Cette politique d’intégration directe avait permis à d’anciens rebelles d’obtenir des grades d’officiers supérieurs au sein des FARDC, favorisant, selon de nombreux experts, l’infiltration durable de la chaîne de commandement et préparant le terrain aux rébellions futures (CNDP puis M23).
Répéter ce schéma est politiquement suicidaire pour Félix Tshisekedi, mais refuser toute concession bloque l’application de Doha.
Vers quoi s’achemine-t-on ? Le spectre d’une transition globale et du « glissement »
Alors que la RDC « revient sur ses pas », les velléités initiales d’un simple réajustement technique s’effacent derrière une perspective autrement plus radicale : celle d’une transition politique à part entière, synonyme d’une remise à plat complète des institutions de la République.
Dans les salons capitonnés des états-majors politiques, c’est le concept historique du « partage équitable et équilibré du pouvoir » – hérité des heures de Sun City – qui refait surface.
L’opposition, les barons de l’ancienne législature et les groupes armés convertis à la politique, conscients du rapport de force, ne se contenteront pas de strapontins ministériels. Ce qui se profile, c’est une recomposition d’ensemble de l’architecture institutionnelle :
Une restructuration du Parlement : Une réévaluation des équilibres à l’Assemblée nationale et au Sénat pour intégrer les forces politiques et les dissidences.
Le grand partage du portefeuille de l’État : La clé de répartition des entreprises publiques, véritables poumons financiers du pays, sera au centre des marchandages.
La diplomatie et la territoriale : Le redéploiement des ambassadeurs et des gouverneurs de province pour refléter la nouvelle coalition de fait.

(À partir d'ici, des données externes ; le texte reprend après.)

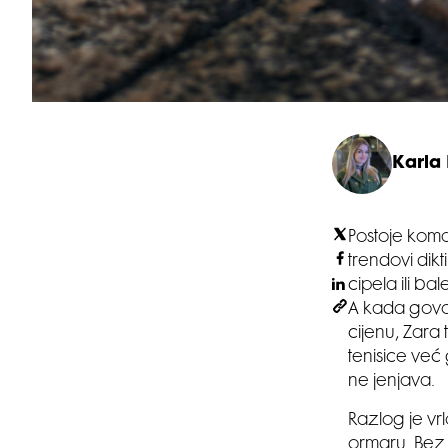
Karla
Postoje koma
trendovi dik
cipela ili ba
A kada govor
cijenu, Zara 
tenisice već
ne jenjava.
Razlog je vr
ormaru. Bez 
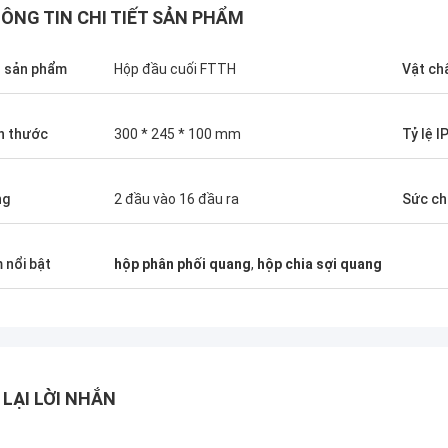
ÔNG TIN CHI TIẾT SẢN PHẨM
 sản phẩm
Hộp đầu cuối FTTH
Vật ch
h thước
300 * 245 * 100 mm
Tỷ lệ I
ng
2 đầu vào 16 đầu ra
Sức c
 nổi bật
hộp phân phối quang
,
hộp chia sợi quang
 LẠI LỜI NHẮN
Andreas Sandvik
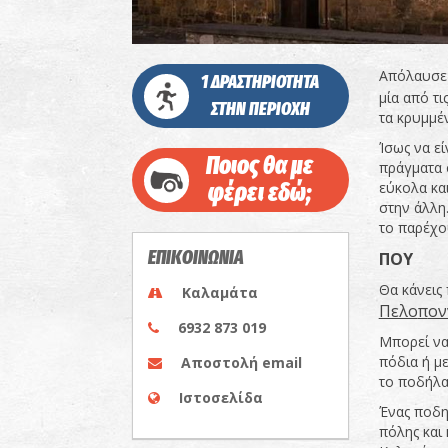
Απόλαυσε 
1 ΔΡΑΣΤΗΡΙΟΤΗΤΑ
μία από τι
ΣΤΗΝ ΠΕΡΙΟΧΗ
τα κρυμμέν
Ίσως να εί
Ποιος θα με
πράγματα 
φέρει εδώ;
εύκολα κα
στην άλλη
το παρέχου
ΕΠΙΚΟΙΝΩΝΙΑ
ΠΟΥ
Θα κάνεις 
Καλαμάτα
Πελο
π
ον
6932 873 019
Μπορεί να 
πόδια ή με
Αποστολή email
το ποδήλα
Ιστοσελίδα
Ένας ποδη
πόλης και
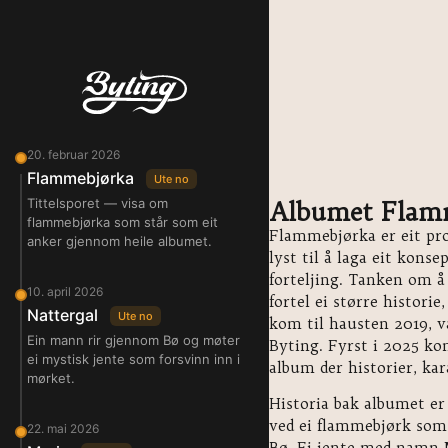
20. februar 2026
Flammebjørka
Ute no
Tittelsporet — visa om
Albumet Flam
flammebjørka som står som eit
Flammebjørka er eit pros
anker gjennom heile albumet.
lyst til å laga eit konse
forteljing. Tanken om å
10. april 2026
fortel ei større histori
Nattergal
Ute no
kom til hausten 2019, v
Ein mann rir gjennom Bø og møter
Byting. Fyrst i 2025 ko
ei mystisk jente som forsvinn inn i
album der historier, ka
mørket.
Historia bak albumet er 
ved ei flammebjørk som 
22. mai 2026
Bø. Ei jente med namn Ma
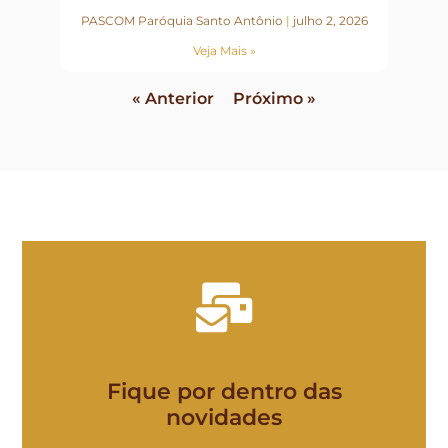
PASCOM Paróquia Santo Antônio
julho 2, 2026
Veja Mais »
« Anterior
Próximo »
Fique por dentro das
novidades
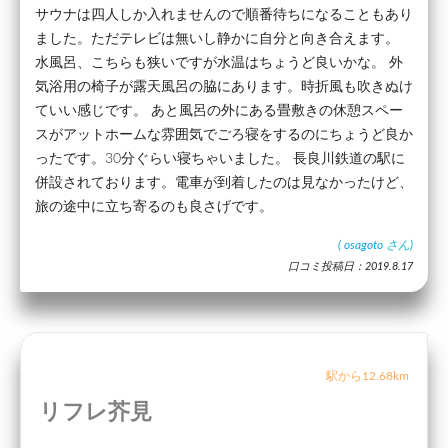
サウナは四人しか入れませんので順番待ちになることもあり
ました。ただテレビは無いし静かに自分と向き合えます。
水風呂、こちらも狭いですが水温はちょうど良いかな。 外
気浴用の椅子が露天風呂の脇にあります。時折風も吹きぬけ
ていい感じです。 あと風呂の外にある畳敷きの休憩スペー
スがアットホームな雰囲気でごろ寝をするのにちょうど良か
ったです。30分ぐらい寝ちゃいました。 長良川鉄道の駅に
併設されております。電車が到着したのは見なかったけど、
旅の途中に立ち寄るのも良さげです。
(
osagoto
さん)
口コミ投稿日：2019.8.17
駅から12.68km
リフレ芥見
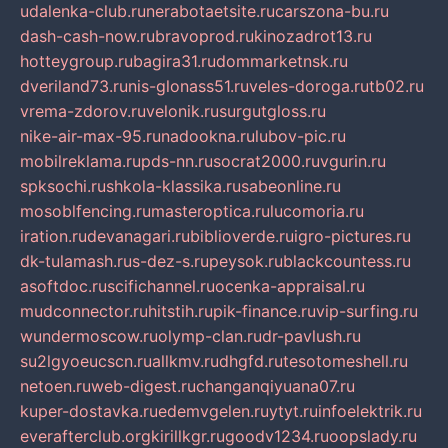
udalenka-club.ru
nerabotaetsite.ru
carszona-bu.ru
dash-cash-now.ru
bravoprod.ru
kinozadrot13.ru
hotteygroup.ru
bagira31.ru
dommarketnsk.ru
dveriland73.ru
nis-glonass51.ru
veles-doroga.ru
tb02.ru
vrema-zdorov.ru
velonik.ru
surgutgloss.ru
nike-air-max-95.ru
nadookna.ru
lubov-pic.ru
mobilreklama.ru
pds-nn.ru
socrat2000.ru
vgurin.ru
spksochi.ru
shkola-klassika.ru
sabeonline.ru
mosoblfencing.ru
masteroptica.ru
lucomoria.ru
iration.ru
devanagari.ru
biblioverde.ru
igro-pictures.ru
dk-tulamash.ru
s-dez-s.ru
peysok.ru
blackcountess.ru
asoftdoc.ru
scifichannel.ru
ocenka-appraisal.ru
mudconnector.ru
hitstih.ru
pik-finance.ru
vip-surfing.ru
wundermoscow.ru
olymp-clan.ru
dr-pavlush.ru
su2lgyoeucscn.ru
allkmv.ru
dhgfd.ru
tesotomeshell.ru
netoen.ru
web-digest.ru
changanqiyuana07.ru
kuper-dostavka.ru
edemvgelen.ru
ytyt.ru
infoelektrik.ru
everafterclub.org
kirillkgr.ru
goodv1234.ru
oopslady.ru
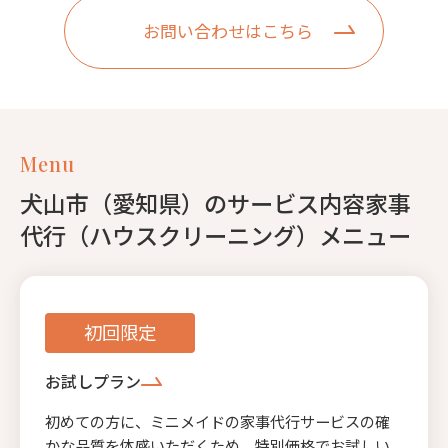
お問い合わせはこちら
Menu
犬山市（愛知県）のサービス内容家事
代行（ハウスクリーニング）メニュー
初回限定
お試しプラン
初めての方に、ミニメイドの家事代行サービスの確
かな品質を体感いただくため、特別価格でお試しい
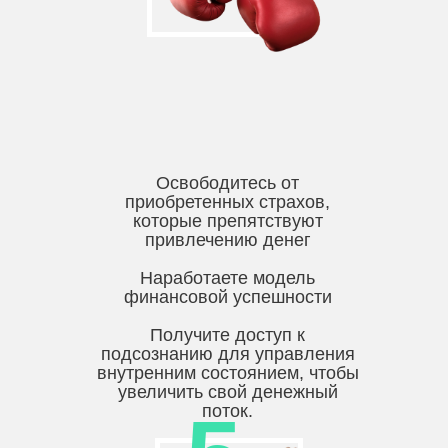
Освободитесь от
приобретенных страхов,
которые препятствуют
привлечению денег
Наработаете модель
финансовой успешности
Получите доступ к
подсознанию для управления
внутренним состоянием, чтобы
увеличить свой денежный
поток.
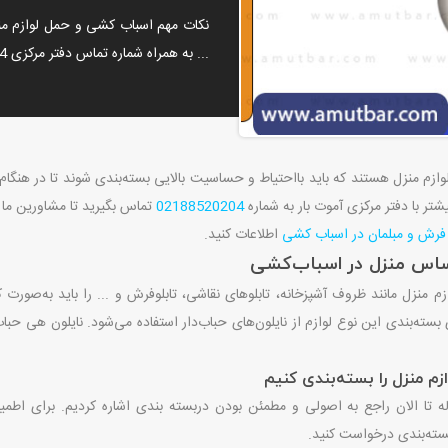
نکات مهم اسباب کشی و حمل لوازم من
... به همراه شماره تماس دفتر مرکزی 02188520204
وازم منزل هستند که باید بااحتیاط و حساسیت بالایی بسته‌بندی شوند تا در هنگام 
شتر با دفتر مرکزی آموت بار به شماره
02188520204
تماس بگیرید تا مشاورین ما شم
 فرش و مبلمان در اسباب کشی
اطلاعات کنید.
ساس منزل در اسباب‌کشی
زم منزل مانند ظروف آشپزخانه، تابلوهای نقاشی، تابلوفرش و ... را باید به‌صورت ک
ی بسته‌بندی این نوع لوازم از نایلون‌های حباب‌دار استفاده می‌شود. نایلون هی حبا
زم منزل را بسته‌بندی کنیم
ه تا الان راجع به اصولی و مطمئن بودن دربسته بندی اشاره کردیم. برای اطمینا
ه‌بندی درخواست کنید.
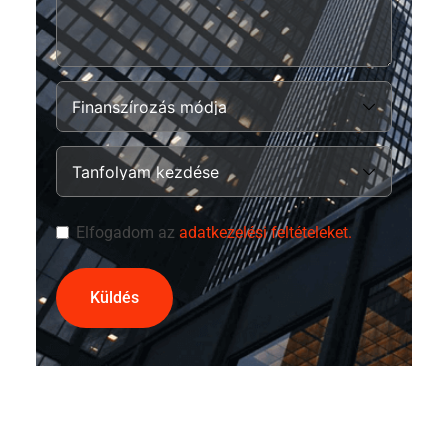
Elfogadom az
adatkezelési feltételeket.
Küldés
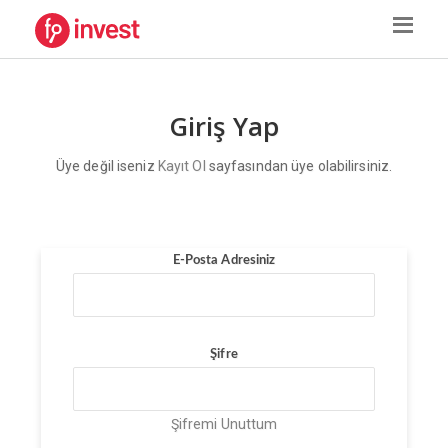
Giriş Yap
Üye değil iseniz
Kayıt Ol
sayfasından üye olabilirsiniz.
E-Posta Adresiniz
Şifre
Şifremi Unuttum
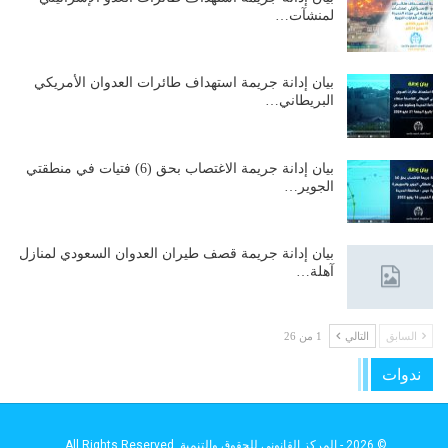
لمنشآت…
بيان إدانة جريمة استهداف طائرات العدوان الأمريكي
البريطاني…
بيان إدانة جريمة الاغتصاب بحق (6) فتيات في منطقتي
الجوير…
بيان إدانة جريمة قصف طيران العدوان السعودي لمنازل
آهلة…
السابق
التالي
1 من 26
ندوات
© 2026 - المركز القانوني للحقوق والتنمية. All Rights Reserved.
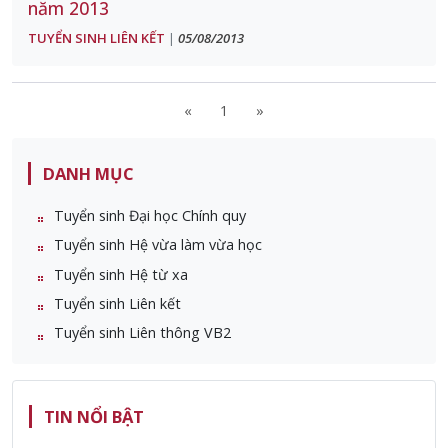
năm 2013
TUYỂN SINH LIÊN KẾT
05/08/2013
|
«
1
»
DANH MỤC
Tuyển sinh Đại học Chính quy
Tuyển sinh Hệ vừa làm vừa học
Tuyển sinh Hệ từ xa
Tuyển sinh Liên kết
Tuyển sinh Liên thông VB2
TIN NỔI BẬT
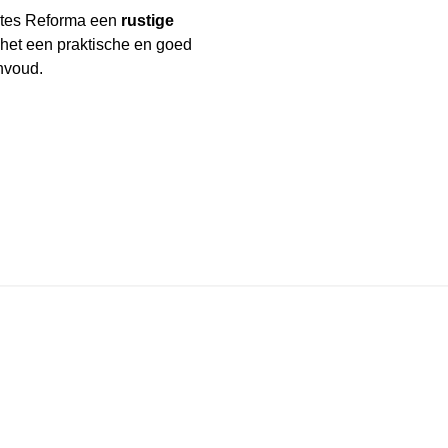
uites Reforma een
rustige
 het een praktische en goed
nvoud.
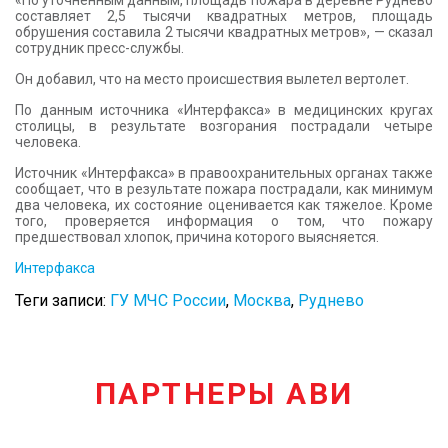
«По уточненным данным, площадь пожара в деревне Руднево
составляет 2,5 тысячи квадратных метров, площадь
обрушения составила 2 тысячи квадратных метров», — сказал
сотрудник пресс-службы.
Он добавил, что на место происшествия вылетел вертолет.
По данным источника «Интерфакса» в медицинских кругах
столицы, в результате возгорания пострадали четыре
человека.
Источник «Интерфакса» в правоохранительных органах также
сообщает, что в результате пожара пострадали, как минимум
два человека, их состояние оценивается как тяжелое. Кроме
того, проверяется информация о том, что пожару
предшествовал хлопок, причина которого выясняется.
Интерфакса
Теги записи:
ГУ МЧС России
,
Москва
,
Руднево
ПАРТНЕРЫ АВИ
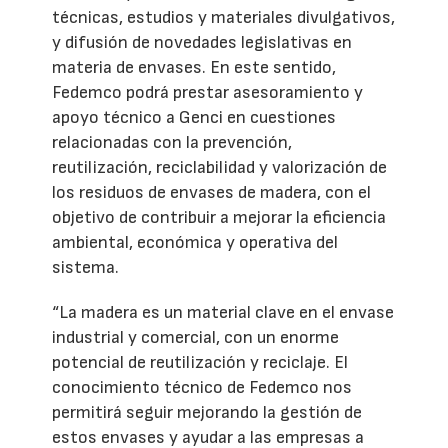
técnicas, estudios y materiales divulgativos,
y difusión de novedades legislativas en
materia de envases. En este sentido,
Fedemco podrá prestar asesoramiento y
apoyo técnico a Genci en cuestiones
relacionadas con la prevención,
reutilización, reciclabilidad y valorización de
los residuos de envases de madera, con el
objetivo de contribuir a mejorar la eficiencia
ambiental, económica y operativa del
sistema.
“La madera es un material clave en el envase
industrial y comercial, con un enorme
potencial de reutilización y reciclaje. El
conocimiento técnico de Fedemco nos
permitirá seguir mejorando la gestión de
estos envases y ayudar a las empresas a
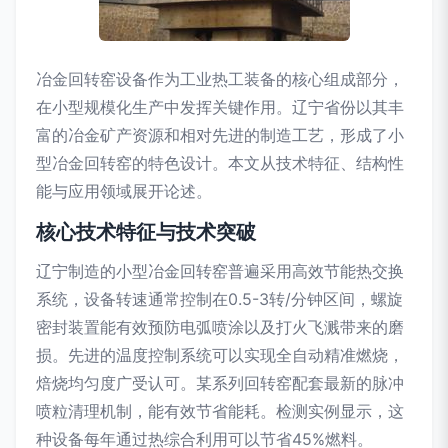
冶金回转窑设备作为工业热工装备的核心组成部分，
在小型规模化生产中发挥关键作用。辽宁省份以其丰
富的冶金矿产资源和相对先进的制造工艺，形成了小
型冶金回转窑的特色设计。本文从技术特征、结构性
能与应用领域展开论述。
核心技术特征与技术突破
辽宁制造的小型冶金回转窑普遍采用高效节能热交换
系统，设备转速通常控制在0.5-3转/分钟区间，螺旋
密封装置能有效预防电弧喷涂以及打火飞溅带来的磨
损。先进的温度控制系统可以实现全自动精准燃烧，
焙烧均匀度广受认可。某系列回转窑配套最新的脉冲
喷粒清理机制，能有效节省能耗。检测实例显示，这
种设备每年通过热综合利用可以节省45%燃料。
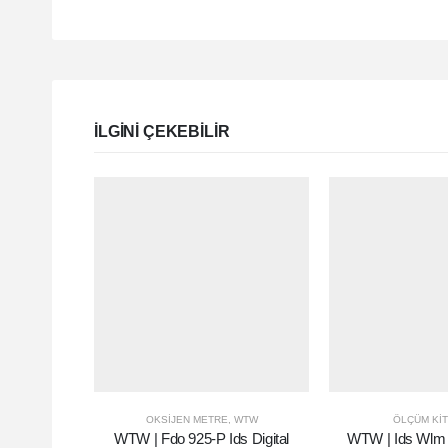
ILGINI ÇEKEBILIR
OKSIJEN METRE
,
WTW
ÖLÇÜM KIT
WTW | Fdo 925-P Ids Digital
WTW | Ids Wlm 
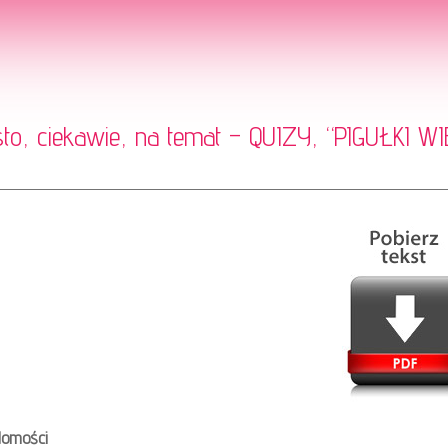
sto, ciekawie, na temat – QUIZY, “PIGUŁKI 
domości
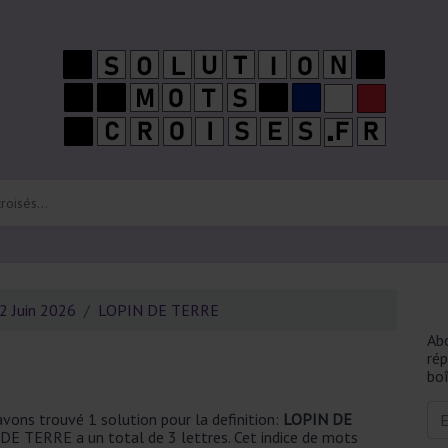
2 Juin 2026
LOPIN DE TERRE
Ab
ré
boî
vons trouvé 1 solution pour la definition:
LOPIN DE
DE TERRE a un total de 3 lettres. Cet indice de mots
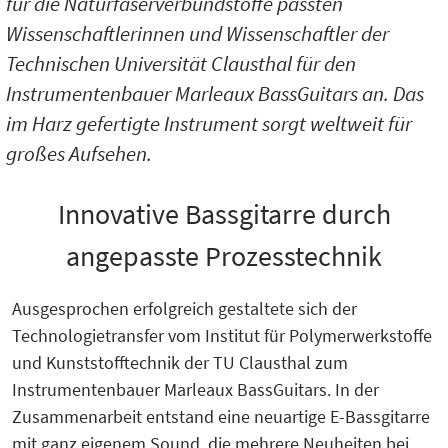
für die Naturfaserverbundstoffe passten
Wissenschaftlerinnen und Wissenschaftler der
Technischen Universität Clausthal für den
Instrumentenbauer Marleaux BassGuitars an. Das
im Harz gefertigte Instrument sorgt weltweit für
großes Aufsehen.
Innovative Bassgitarre durch
angepasste Prozesstechnik
Ausgesprochen erfolgreich gestaltete sich der
Technologietransfer vom Institut für Polymerwerkstoffe
und Kunststofftechnik der TU Clausthal zum
Instrumentenbauer Marleaux BassGuitars. In der
Zusammenarbeit entstand eine neuartige E-Bassgitarre
mit ganz eigenem Sound, die mehrere Neuheiten bei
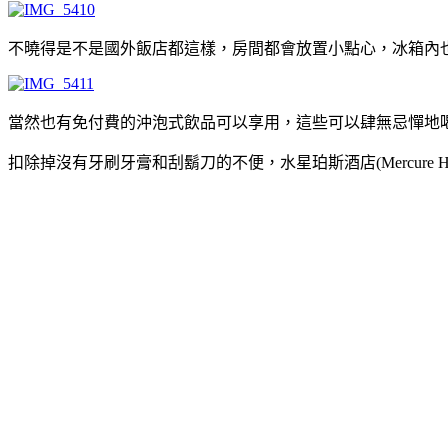
不曉得是不是國外飯店都這樣，房間都會放置小點心，冰箱內
當然也有免付費的沖泡式飲品可以享用，這些可以肆無忌憚地喝
扣除掉沒有牙刷牙膏和刮鬍刀的不便，水星珀斯酒店(Mercure 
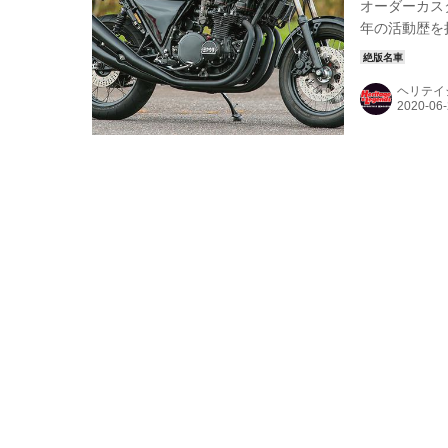
オーダーカス
年の活動歴を
RCMとは少
RCMを持っ
ヘリテイ
チ、黒でまと
フレームがノ
態...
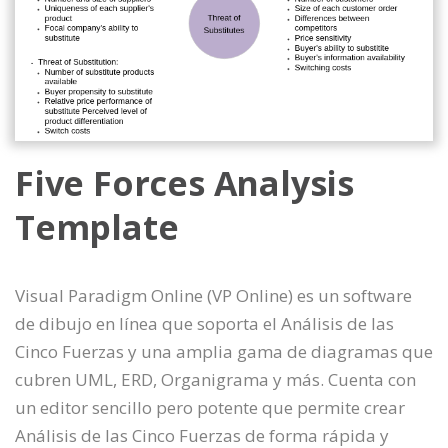
Five Forces Analysis
Template
Visual Paradigm Online (VP Online) es un software
de dibujo en línea que soporta el Análisis de las
Cinco Fuerzas y una amplia gama de diagramas que
cubren UML, ERD, Organigrama y más. Cuenta con
un editor sencillo pero potente que permite crear
Análisis de las Cinco Fuerzas de forma rápida y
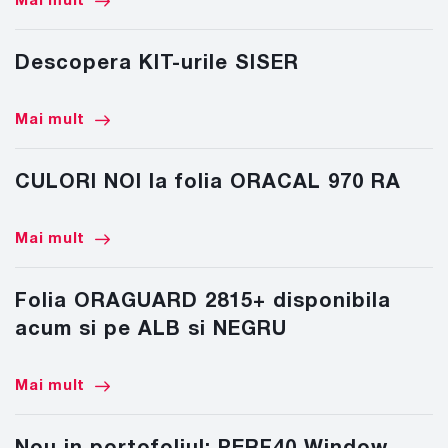
Mai mult
Descopera KIT-urile SISER
Mai mult
CULORI NOI la folia ORACAL 970 RA
Mai mult
Folia ORAGUARD 2815+ disponibila
acum si pe ALB si NEGRU
Mai mult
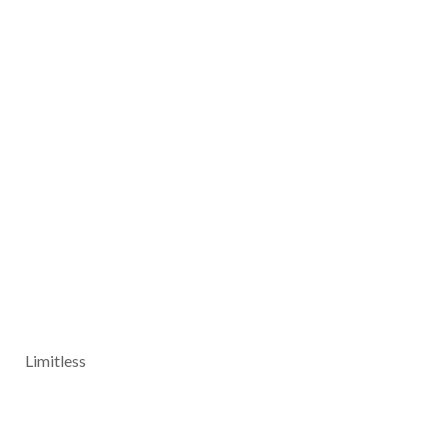
Limitless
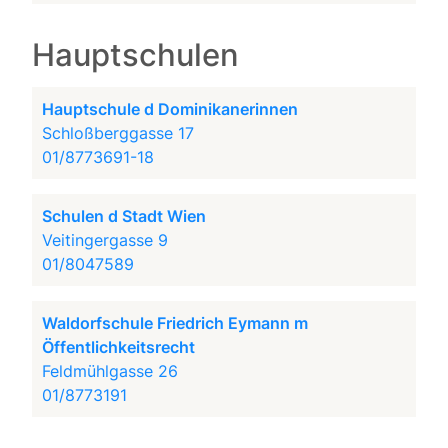
Hauptschulen
Hauptschule d Dominikanerinnen
Schloßberggasse 17
01/8773691-18
Schulen d Stadt Wien
Veitingergasse 9
01/8047589
Waldorfschule Friedrich Eymann m
Öffentlichkeitsrecht
Feldmühlgasse 26
01/8773191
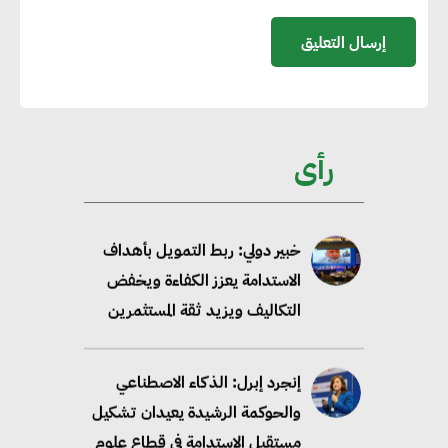
مصادر الطاقة المتجددة بحلول
2035
خبير: تحويل المباني إلى “خضراء”
ممكن عبر دمج التمويل
رأى
والسياسات
خبير دولي: ربط التمويل بأهداف
الاستدامة يعزز الكفاءة ويخفض
التكاليف ويزيد ثقة المستثمرين
إنجرد إبرل: الذكاء الاصطناعي
والحوكمة الرشيدة يعيدان تشكيل
مستقبل الاستدامة في قطاع علوم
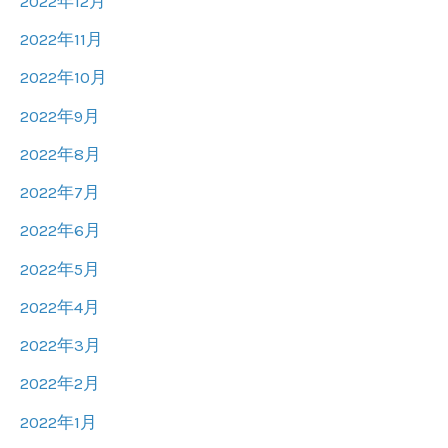
2022年12月
2022年11月
2022年10月
2022年9月
2022年8月
2022年7月
2022年6月
2022年5月
2022年4月
2022年3月
2022年2月
2022年1月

Ce scénario de refonte institutionnelle globale porte un nom bien connu des Congolais : le « glissement » de mandat.
Le report des élections à l’horizon
En s’engageant sur la voie d’une refonte totale, la RDC s’acheminerait inévitablement vers un report sine die des prochaines échéances électorales, le temps de réinstaller ce nouvel édifice partagé. Ce saut dans l’inconnu juridique et constitutionnel rappelle trait pour trait l’année 2016 sous la présidence de Joseph Kabila.
À l’époque, l’impossibilité matérielle et politique d’organiser les élections dans les délais constitutionnels avait entraîné le pouvoir et l’opposition à cogérer l’État dans une phase de transition hybride.
Dix ans plus tard, les visages ont changé, mais la méthode reste identique. En acceptant le principe de ces assises, le pouvoir validerait une nouvelle fois l’idée que les institutions issues des urnes ne suffisent pas, à elles seules, à stabiliser le géant d’Afrique centrale. Le pays pourrait ainsi s’engager à nouveau dans une zone de turbulences politiques où la légitimité ne se décrète plus par la Constitution, mais se négocie au prorata des influences de chacun.